■ What is required:
Starting with the line that has "fields have been completed and saved." in the records below and ending with the line that has "guides GPF in building innovative models of", output those lines exactly and nothing more; omit the pictures.

::: The data :::

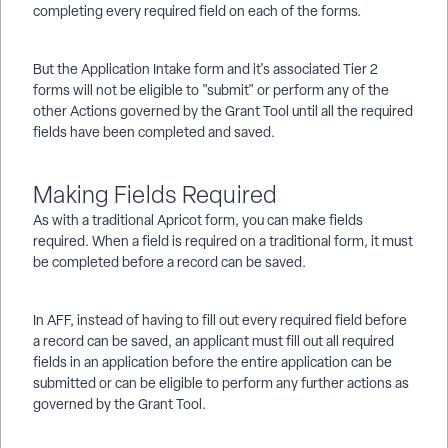
completing every required field on each of the forms.
But the Application Intake form and it's associated Tier 2
forms will not be eligible to "submit" or perform any of the
other Actions governed by the Grant Tool until all the required
fields have been completed and saved.
Making Fields Required
As with a traditional Apricot form, you can make fields
required. When a field is required on a traditional form, it must
be completed before a record can be saved.
In AFF, instead of having to fill out every required field before
a record can be saved, an applicant must fill out all required
fields in an application before the entire application can be
submitted or can be eligible to perform any further actions as
governed by the Grant Tool.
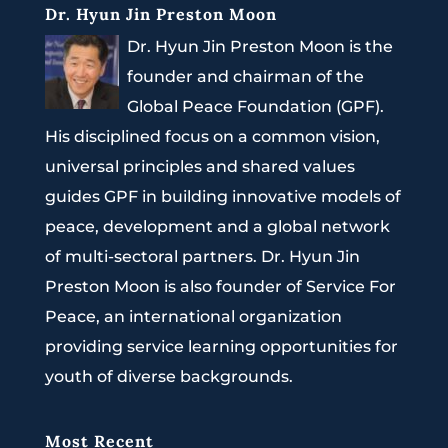
Dr. Hyun Jin Preston Moon
Dr. Hyun Jin Preston Moon is the
founder and chairman of the
Global Peace Foundation (GPF).
His disciplined focus on a common vision,
universal principles and shared values
guides GPF in building innovative models of
peace, development and a global network
of multi-sectoral partners. Dr. Hyun Jin
Preston Moon is also founder of Service For
Peace, an international organization
providing service learning opportunities for
youth of diverse backgrounds.
Most Recent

:::

■ The answer:
fields have been completed and saved.
Making Fields Required
As with a traditional Apricot form, you can make fields
required. When a field is required on a traditional form, it must
be completed before a record can be saved.
In AFF, instead of having to fill out every required field before
a record can be saved, an applicant must fill out all required
fields in an application before the entire application can be
submitted or can be eligible to perform any further actions as
governed by the Grant Tool.
Dr. Hyun Jin Preston Moon
Dr. Hyun Jin Preston Moon is the
founder and chairman of the
Global Peace Foundation (GPF).
His disciplined focus on a common vision,
universal principles and shared values
guides GPF in building innovative models of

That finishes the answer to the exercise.